When the prevalence of chronic HCV infection, the lack of financial resources available to those afflicted with HCV, and the exorbitant cost of medication are taken together, the widespread use of these agents seems an economic impossibility. Even in countries such as Egypt, where an estimated 15% of the population carries antibodies to HCV and sofosbuvir is available at a much publicized 99% discount, the cost of HCV treatment may prohibit its widespread use.5, 6 Table 1 compares healthcare spending data and sofosbuvir pricing between the United States, the United Kingdom, Canada, and Egypt.6, 7, 8, 9, 10, 11, 12, 13, 14 Although the $900 price for a complete course of sofosbuvir negotiated by the Egyptian Government may seem a bargain when compared to prices for the same treatment in the Western world, it is still almost six times more than the estimated $152 Egypt spent per capita on healthcare in 2012.6, 7 Whereas this compares somewhat favorably to a cost of 8 to 15 times the healthcare cost per capita for sofosbuvir in the Western countries, when the extraordinary prevalence of HCV infection in Egypt is taken into account, the cost to treat all infected Egyptians with sofosbuvir alone could approach 80% of their total annual healthcare spending!6, 7, 8, 9, 10, 11, 12, 13, 14, 15 Clearly, even $900 for sofosbuvir may create problems for poorer countries. Similarly, while it is to Gilead's credit that they have entered licensing agreements with pharmacies to supply sofosbuvir and sofosbuvir‐ledipasvir to low‐income countries, their agreements exclude middle‐income countries such as China and Brazil. Even prices that seem a bargain compared to those in the United States and Europe have to be taken in context with the underlying healthcare economics of a given country.

Table 1.

Healthcare Spending and Sofosbuvir Pricing Compared Between the United States, the United Kingdom, Canada, and Egypt.5, 6, 7, 8, 9, 10, 11, 12, 13, 14, 15

Country Sofosbuvir cost, USDa Total Healthcare Spending 2012 in USD (billions) (%GDP) Annual healthcare spending per capita (2012) in USD Sofosbuvir cost/annual healthcare spending per capita 2012 Estimated cost of 12 weeks sofosbuvir for all HCV‐infected patients (% total annual healthcare spending)
United States $84,000 3007 (17.9%) $8865 9.5 ∼9.0%
United Kingdom ∼$53,000 237 (9.4%) $3647 14.5 ∼5.0%
Canada ∼$47,300 199.1 (10.9%) $5741 8.2 ∼5.7%
Egypt $900 13.1 (5%) $152 5.9 ∼80.1%

Abbreviations: GDP, gross domestic product; USD, US dollars.

a

Denotes 12‐week course

Recently, there has been at least a glimmer of hope for patients suffering from HCV who lack access to treatment due to cost.

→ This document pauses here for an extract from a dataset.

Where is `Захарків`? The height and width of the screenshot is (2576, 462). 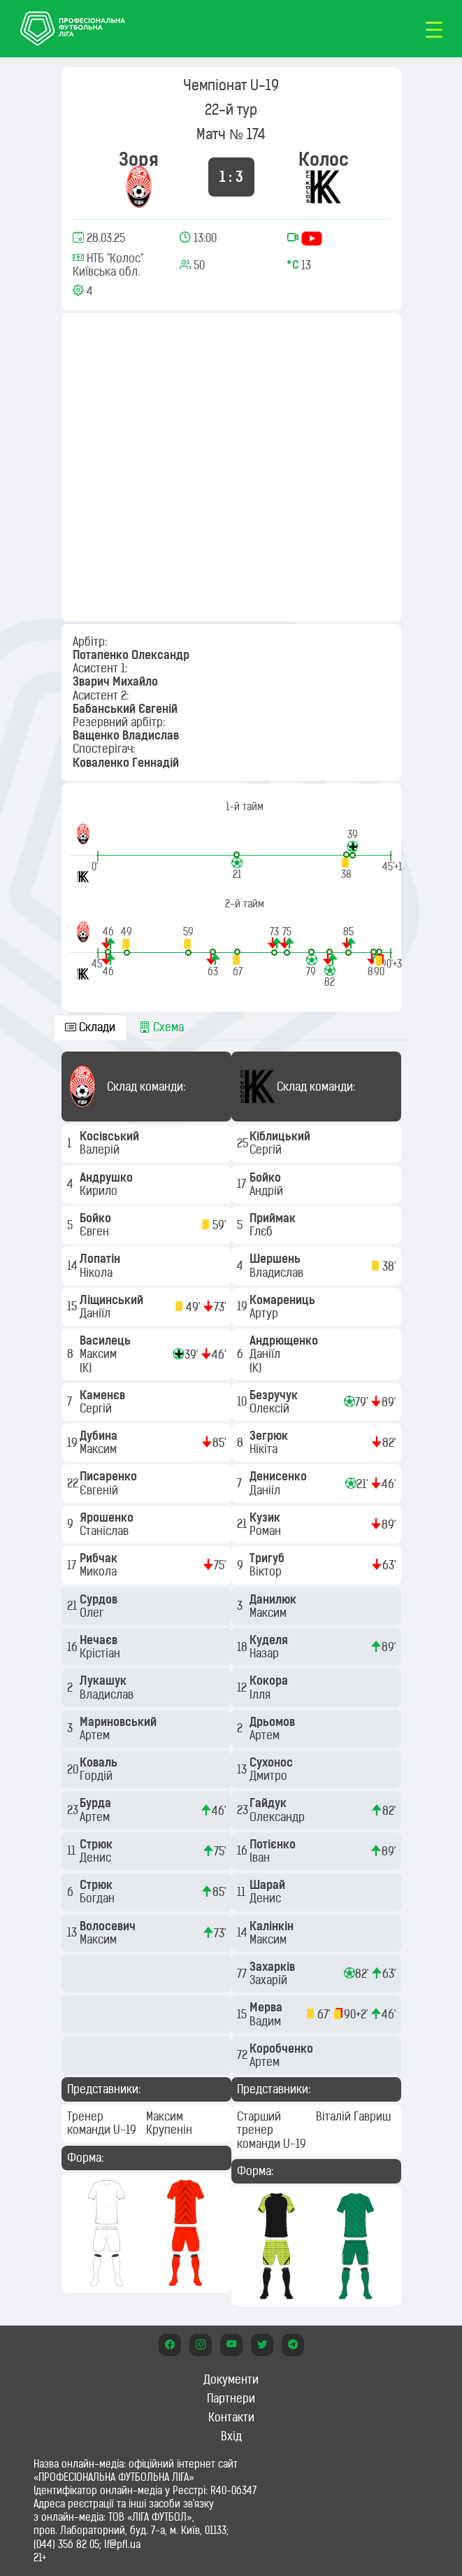 Захарків is located at coordinates (274, 1967).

With the introduction of Viekira Pak to compete with Harvoni for treatment of genotype 1 infection, much needed competition was introduced into the HCV treatment market. Payers have responded aggressively by negotiating discounted drug costs in exchange for preferred formulary status. Large public health insurance providers like Medicare, Medicaid, and the Veterans Administration, already receiving discounted prices for these medications, will hopefully use their own purchasing power to drive down the cost of treatment for their beneficiaries. Despite this downward pressure on cost, however, most payers are still enforcing strict eligibility criteria for HCV treatment. As a result, barring a truly drastic change in the price of HCV treatment, rationing of these curative new therapies is inevitable, both in Western countries and worldwide. No realistic scenario can be devised where such an unbelievable quantity of resources can be diverted to treating HCV. Thus, as providers, for patients with early stage disease, our only recourse is to acknowledge that the HCV cure is available, but you will have to get sicker to get better. In other words, it's back to the warehouse for now.

Potential conflict of interest: Nothing to report.